The last couple of years, I started to stand up for myself and refused to get gifts for people I cared nothing about. I dealt with the backlash. I dealt with my mother’s verbal assaults, all the horrible things she would say about me and the names she would call me. At times, it got physical. One time, she found out that I bought my best friend at work a Mother’s Day gift and she went on a rampage that ended with me in tears. I had to beg my friend not to tell my mother about anything I bought anymore.

Of course, my mother used that situation as a way to get people on her side, telling people that I bought this other woman a gift but wouldn’t even get anything for my own mother, how it breaks her heart and she just doesn’t understand why I hated her so. She was so manipulative, and people actually fell for it.
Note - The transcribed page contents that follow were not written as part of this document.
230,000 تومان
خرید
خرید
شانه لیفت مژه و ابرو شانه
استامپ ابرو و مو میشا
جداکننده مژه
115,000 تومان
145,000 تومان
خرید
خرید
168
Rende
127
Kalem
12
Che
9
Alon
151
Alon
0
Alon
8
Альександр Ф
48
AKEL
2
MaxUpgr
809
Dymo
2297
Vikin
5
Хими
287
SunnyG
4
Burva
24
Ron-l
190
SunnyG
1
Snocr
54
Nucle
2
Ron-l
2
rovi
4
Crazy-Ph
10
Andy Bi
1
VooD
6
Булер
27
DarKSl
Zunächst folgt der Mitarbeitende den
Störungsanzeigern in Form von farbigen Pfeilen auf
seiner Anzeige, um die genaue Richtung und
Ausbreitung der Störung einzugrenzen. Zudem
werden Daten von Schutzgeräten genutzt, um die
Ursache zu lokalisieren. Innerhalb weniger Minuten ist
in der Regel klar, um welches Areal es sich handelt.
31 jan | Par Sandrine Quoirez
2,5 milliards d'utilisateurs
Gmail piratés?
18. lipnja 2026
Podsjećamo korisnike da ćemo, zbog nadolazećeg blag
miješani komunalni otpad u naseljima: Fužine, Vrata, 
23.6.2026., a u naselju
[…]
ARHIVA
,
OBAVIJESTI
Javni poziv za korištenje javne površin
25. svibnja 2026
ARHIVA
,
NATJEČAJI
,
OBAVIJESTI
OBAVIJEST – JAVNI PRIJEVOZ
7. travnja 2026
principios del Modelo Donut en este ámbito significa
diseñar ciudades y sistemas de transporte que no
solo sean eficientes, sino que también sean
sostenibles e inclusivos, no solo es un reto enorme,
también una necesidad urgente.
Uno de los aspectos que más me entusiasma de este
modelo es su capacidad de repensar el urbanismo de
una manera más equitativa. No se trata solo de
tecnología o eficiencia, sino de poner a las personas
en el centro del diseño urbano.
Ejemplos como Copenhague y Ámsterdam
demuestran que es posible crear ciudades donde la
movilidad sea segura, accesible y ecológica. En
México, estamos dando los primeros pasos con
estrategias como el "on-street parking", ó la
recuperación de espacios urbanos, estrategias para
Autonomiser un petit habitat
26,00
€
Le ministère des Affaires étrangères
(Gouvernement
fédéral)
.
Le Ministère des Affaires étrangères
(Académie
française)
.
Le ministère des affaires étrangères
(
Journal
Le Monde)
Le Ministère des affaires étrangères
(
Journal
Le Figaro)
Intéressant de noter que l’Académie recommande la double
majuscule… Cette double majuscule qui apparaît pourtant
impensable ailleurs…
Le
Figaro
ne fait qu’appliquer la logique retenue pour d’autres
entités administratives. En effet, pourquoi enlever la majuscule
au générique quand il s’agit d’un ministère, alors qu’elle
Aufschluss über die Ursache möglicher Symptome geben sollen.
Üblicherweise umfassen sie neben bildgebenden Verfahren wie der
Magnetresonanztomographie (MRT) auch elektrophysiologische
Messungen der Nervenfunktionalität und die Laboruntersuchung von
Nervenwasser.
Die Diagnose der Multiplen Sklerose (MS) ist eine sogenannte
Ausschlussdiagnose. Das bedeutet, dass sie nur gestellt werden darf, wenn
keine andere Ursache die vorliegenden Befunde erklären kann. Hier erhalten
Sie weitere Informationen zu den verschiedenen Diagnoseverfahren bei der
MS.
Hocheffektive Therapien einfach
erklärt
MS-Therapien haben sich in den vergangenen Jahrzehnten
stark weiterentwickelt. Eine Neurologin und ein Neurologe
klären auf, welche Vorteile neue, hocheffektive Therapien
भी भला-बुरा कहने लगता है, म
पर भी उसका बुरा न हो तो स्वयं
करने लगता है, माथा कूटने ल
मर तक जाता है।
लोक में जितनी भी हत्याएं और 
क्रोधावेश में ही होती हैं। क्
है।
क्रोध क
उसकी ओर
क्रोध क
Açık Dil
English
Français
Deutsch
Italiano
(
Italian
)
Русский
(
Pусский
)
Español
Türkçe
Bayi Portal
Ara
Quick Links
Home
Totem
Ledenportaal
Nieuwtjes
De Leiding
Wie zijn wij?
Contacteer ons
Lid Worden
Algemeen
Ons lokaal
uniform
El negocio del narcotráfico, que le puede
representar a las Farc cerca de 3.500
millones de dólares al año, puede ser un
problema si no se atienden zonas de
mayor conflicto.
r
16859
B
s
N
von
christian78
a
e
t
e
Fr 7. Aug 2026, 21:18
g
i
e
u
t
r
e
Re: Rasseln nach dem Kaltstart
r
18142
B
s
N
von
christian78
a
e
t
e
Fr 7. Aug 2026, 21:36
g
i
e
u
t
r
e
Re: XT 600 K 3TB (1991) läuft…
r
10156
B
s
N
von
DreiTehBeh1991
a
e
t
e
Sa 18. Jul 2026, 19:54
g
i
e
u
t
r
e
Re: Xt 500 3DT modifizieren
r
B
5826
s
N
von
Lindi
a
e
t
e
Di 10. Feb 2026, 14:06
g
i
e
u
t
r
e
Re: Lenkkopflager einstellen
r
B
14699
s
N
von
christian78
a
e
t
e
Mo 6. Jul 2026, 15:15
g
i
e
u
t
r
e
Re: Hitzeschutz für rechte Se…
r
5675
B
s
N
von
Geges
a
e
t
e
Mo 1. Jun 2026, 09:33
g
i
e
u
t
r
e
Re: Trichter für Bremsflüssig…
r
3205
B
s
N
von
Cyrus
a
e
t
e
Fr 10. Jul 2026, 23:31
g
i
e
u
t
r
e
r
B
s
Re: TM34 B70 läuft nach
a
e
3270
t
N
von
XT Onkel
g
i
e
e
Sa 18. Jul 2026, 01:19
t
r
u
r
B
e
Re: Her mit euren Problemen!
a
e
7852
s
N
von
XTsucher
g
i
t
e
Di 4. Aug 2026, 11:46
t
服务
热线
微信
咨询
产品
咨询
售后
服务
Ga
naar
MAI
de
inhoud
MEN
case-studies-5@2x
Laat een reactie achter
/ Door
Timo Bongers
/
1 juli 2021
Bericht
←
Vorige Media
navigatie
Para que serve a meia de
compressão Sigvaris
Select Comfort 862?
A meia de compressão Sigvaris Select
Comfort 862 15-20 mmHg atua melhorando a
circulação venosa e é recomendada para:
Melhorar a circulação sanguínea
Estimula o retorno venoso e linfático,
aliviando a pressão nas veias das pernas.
I am actually a little relieved that this is the first year that I won’t have to deal with any of the drama. I briefly thought about mailing my family a bill for my therapy (anonymously, of course). I’m not even sure that they are worth the effort of licking the envelope. Then there is a company that allows you to anonymously mail shit (literally) to anyone in the world. Some parts of me would thoroughly enjoy doing that, but I know it won’t serve a purpose in the end.

I did want to do something for my therapist. While I was browsing the local book store last week, I came across the same coloring book that I received a couple months back at a group therapy session.  I was in a bad place emotionally at that time and I made some apparently frightening color choices. It was a page with the word ‘HOPE’ in big letters, surrounded by flowers and a bird. I colored hope black, and scribbled over the rest. Both therapists noticed. Back then, I had no hope. It was dead.

I bought the coloring book. This time, there was no black. I colored in each flower with bright colors. I even colored the background sky blue, and colored hope white – the complete opposite of what I had colored just months before. I bought a basic frame and put my new art in it. After my therapy session today, I told my therapist I made her something. I preempted it with saying that it was kind of lame and that my coloring skills needed work. I handed it to her. I told her I have hope now. And that’s the truth.
It was the best gift I have ever given.